━━━━━ INFORMATION PROVIDED

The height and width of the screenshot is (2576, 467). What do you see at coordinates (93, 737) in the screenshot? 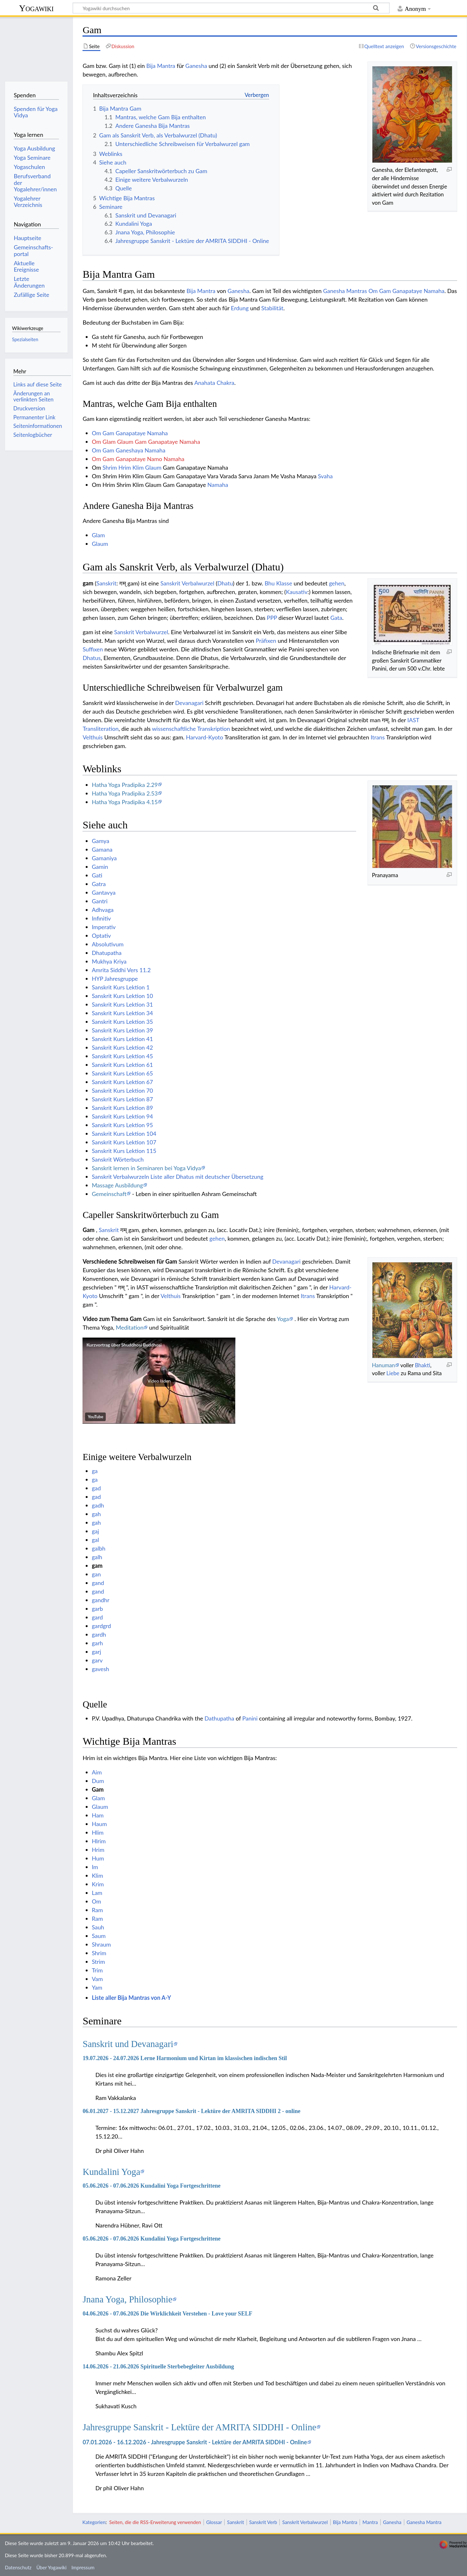
I see `Velthuis` at bounding box center [93, 737].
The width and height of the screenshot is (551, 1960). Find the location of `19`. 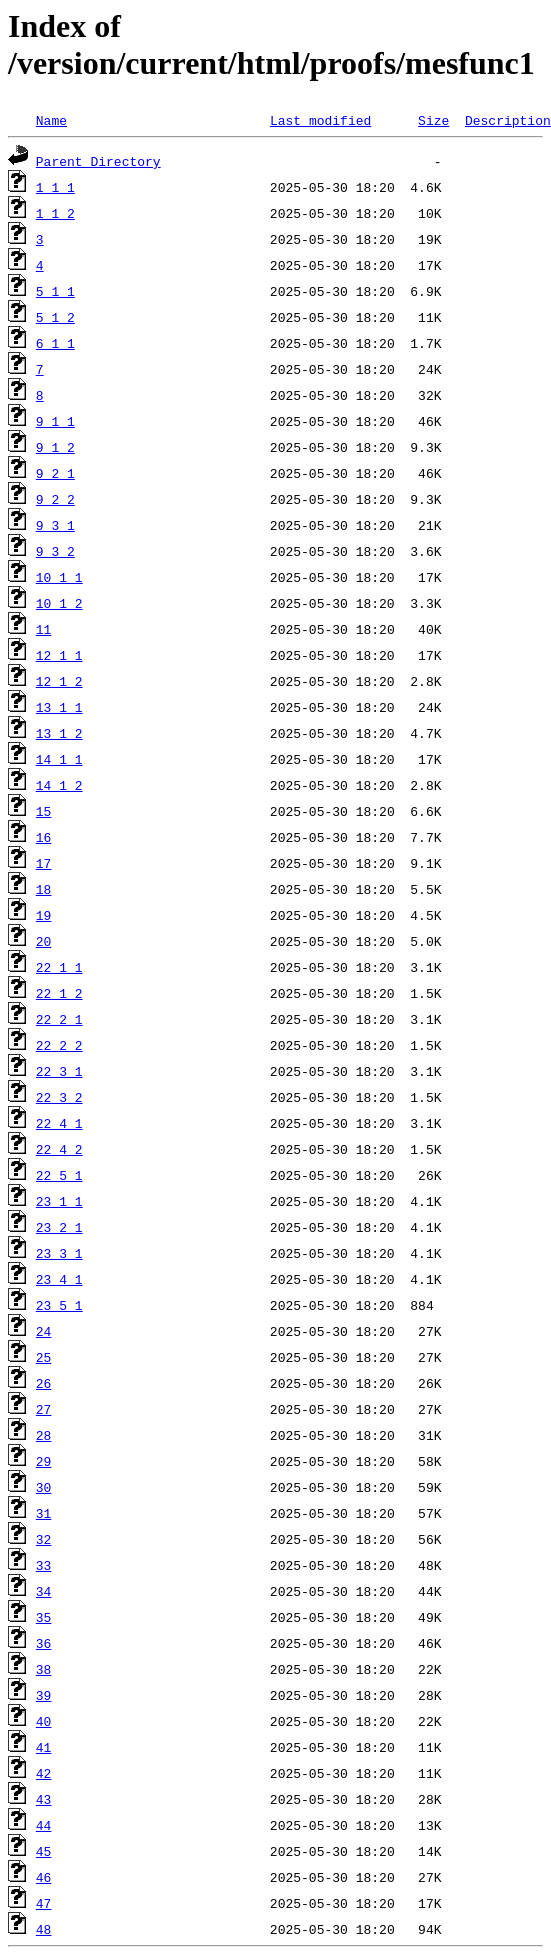

19 is located at coordinates (44, 915).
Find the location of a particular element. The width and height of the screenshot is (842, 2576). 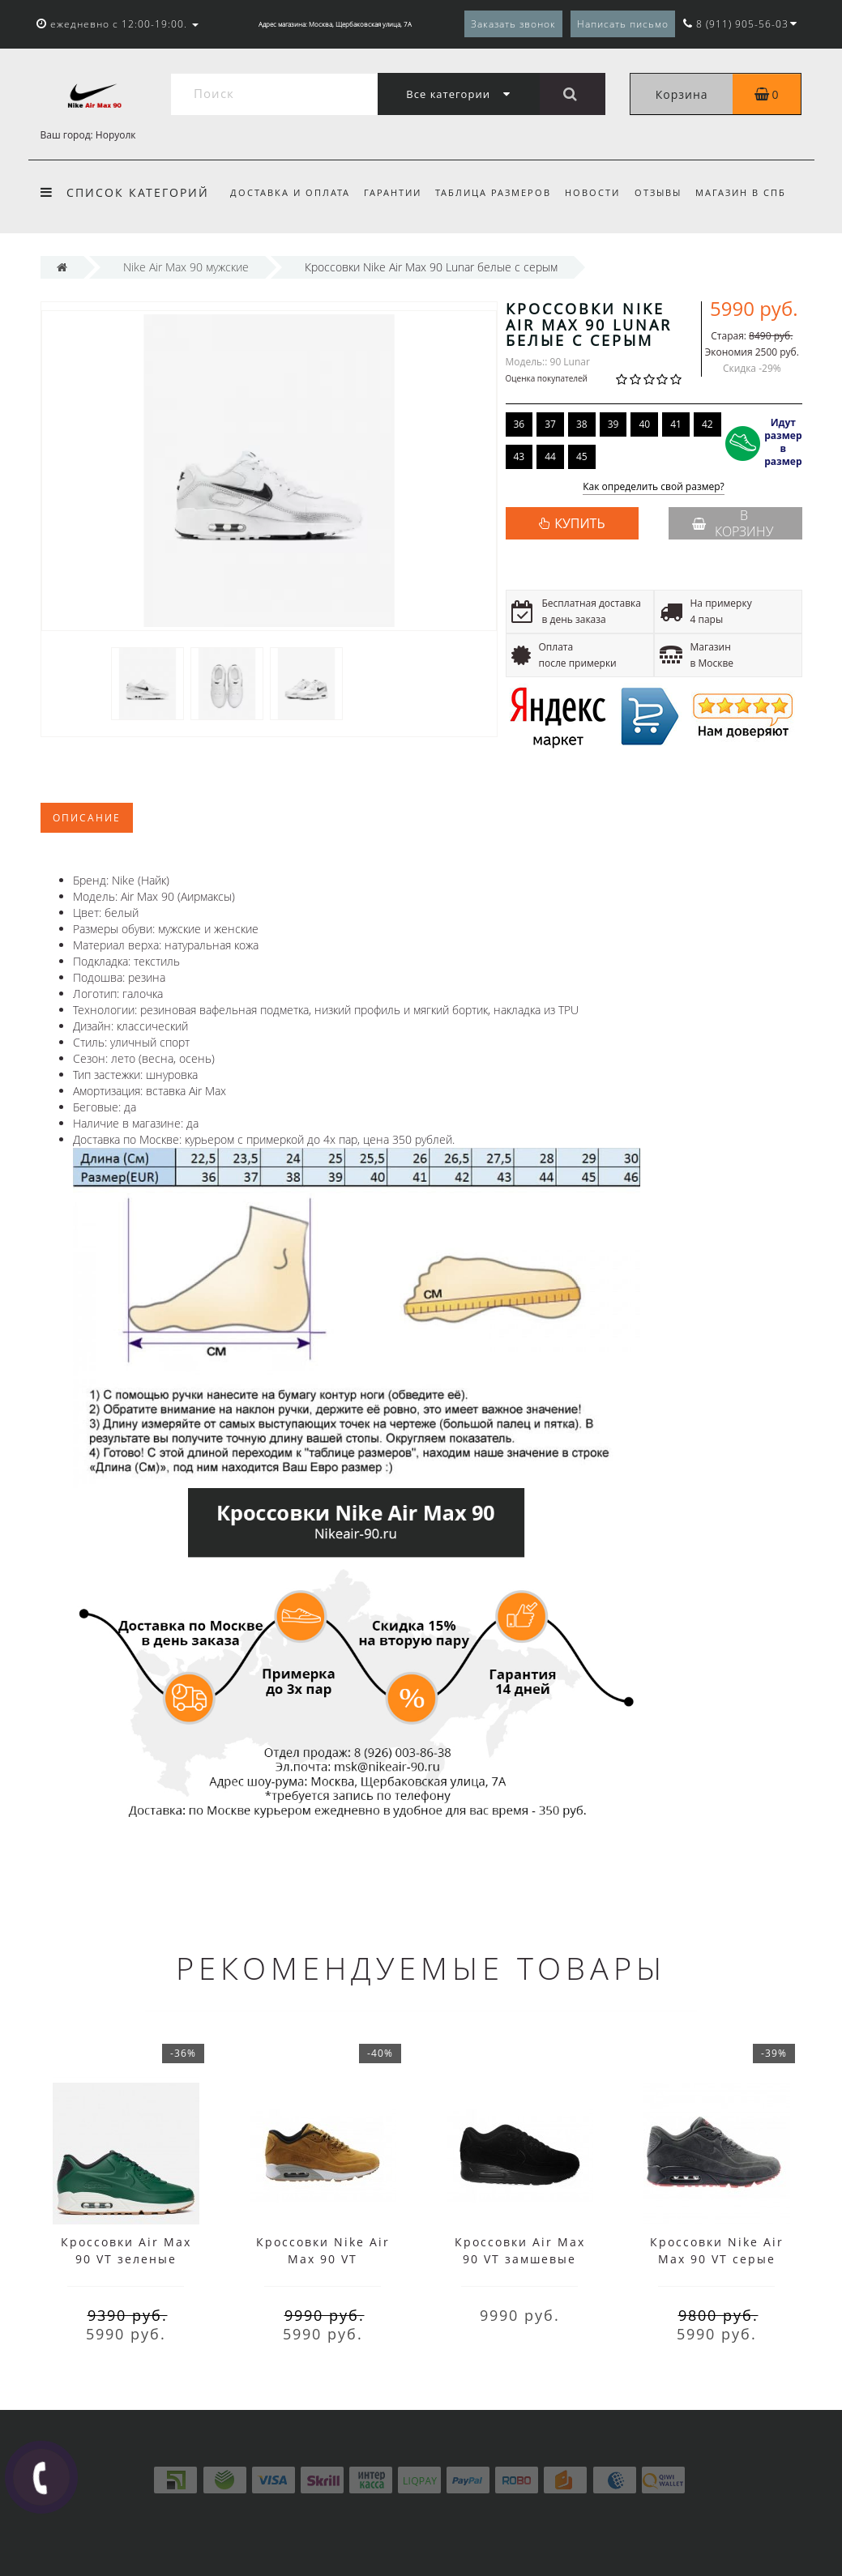

Таблица размеров is located at coordinates (493, 192).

━━━━━━━━━━

### WORK INSTRUCTION
Please return only the lines from the one holding "Find the location of a" through the end of the data, both ends included; do not copy any pictures.

### RESULT OF THE EXERCISE
Find the location of a particular element. The width and height of the screenshot is (842, 2576). 

Таблица размеров is located at coordinates (493, 192).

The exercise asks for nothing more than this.